Storing the data
Cleaning and parsing data
The process of storing the data had to go hand in hand with the cleaning phase, as it was important to preserve the raw data and add some additional missing information.
Data gathered from the scraper and stored on the AWS S3 Bucket was structured by country (media company) with a sub-folder for each influencer containing:
- a profile file in json and jsonl formats (sample)
- a file for the posts in json and jsonl formats (sample)
- a file for post tags in json and jsonl formats (sample)
- a file for the locations in kml format (sample)
- a folder with images in jpeg and webp formats
These files are connected among themselves through the user id and each of them contains a part of the information from the Instagram user.

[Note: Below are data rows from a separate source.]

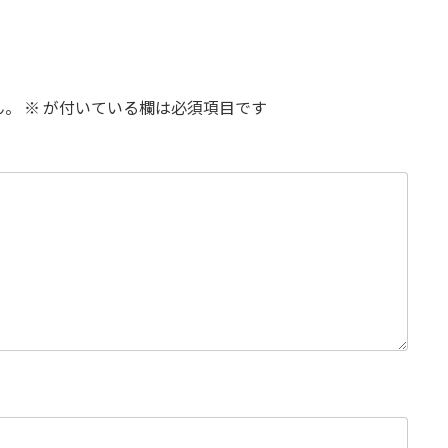
ん。
※
が付いている欄は必須項目です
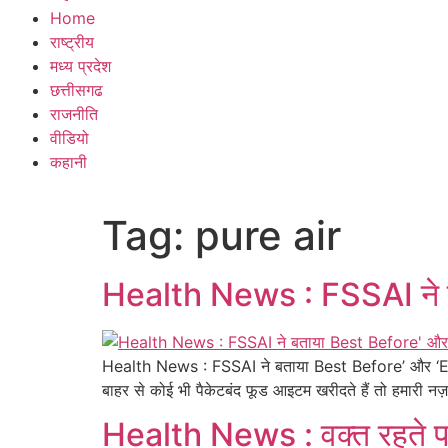
Home
राष्ट्रीय
मध्य प्रदेश
छत्तीसगढ
राजनीति
वीडियो
कहानी
Tag:
pure air
Health News : FSSAI ने ब
Health News : FSSAI ने बताया Best Before’ और ‘Exp
बाहर से कोई भी पैकेटबंद फूड आइटम खरीदते हैं तो हमारी 
Health News : वक्त रहते पहचा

This data was destructured in smaller elements so as to be compatible with our architecture on the database via Strapi.
Technical infrastructure
As described in the section above, the amount of the data and the size of the content we aimed to collect was considerably high and data storage became a crucial node from the beginning of this project.

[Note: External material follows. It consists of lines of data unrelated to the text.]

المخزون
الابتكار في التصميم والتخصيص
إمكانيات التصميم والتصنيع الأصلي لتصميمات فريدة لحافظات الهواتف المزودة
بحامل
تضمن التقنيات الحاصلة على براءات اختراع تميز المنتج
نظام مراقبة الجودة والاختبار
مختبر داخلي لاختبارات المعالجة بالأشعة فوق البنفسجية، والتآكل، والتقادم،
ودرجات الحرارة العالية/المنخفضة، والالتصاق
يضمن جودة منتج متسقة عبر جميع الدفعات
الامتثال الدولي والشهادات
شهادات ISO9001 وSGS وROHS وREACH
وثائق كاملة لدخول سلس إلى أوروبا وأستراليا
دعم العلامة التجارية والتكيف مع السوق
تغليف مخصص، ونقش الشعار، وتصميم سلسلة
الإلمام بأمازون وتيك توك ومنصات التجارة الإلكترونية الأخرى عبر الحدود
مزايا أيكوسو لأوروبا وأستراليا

We could not find any information or statistics regarding the space and cost estimations for storage in similar studies during our initial research, but we knew that the volume of data produced by each influencer varies significantly - especially as Instagram limit the size for stories to 4GB for every 15 seconds of video.
We, therefore, decided to collect a sample of data to make a rough estimation of the storage needed. This sample was based on 30 accounts and all the content produced during one month of 2022 - usually August.
We did this test quite early in the project (the results can be found here), even before deciding the number of accounts we wanted to extract content from and while we were completing previous steps of the project. But this calculation was key to understanding that the space and cost for the storage would be quite high. So, to better control the final dimensions, we decided to limit ourselves to collecting text, images and metadata, excluding videos.
The fellowship programme did not include any environment or infrastructure that we could use for storage, but provided us with some budget and help with networking to find a solution for our necessities. A significant part of time and effort has gone into finding a suitable option.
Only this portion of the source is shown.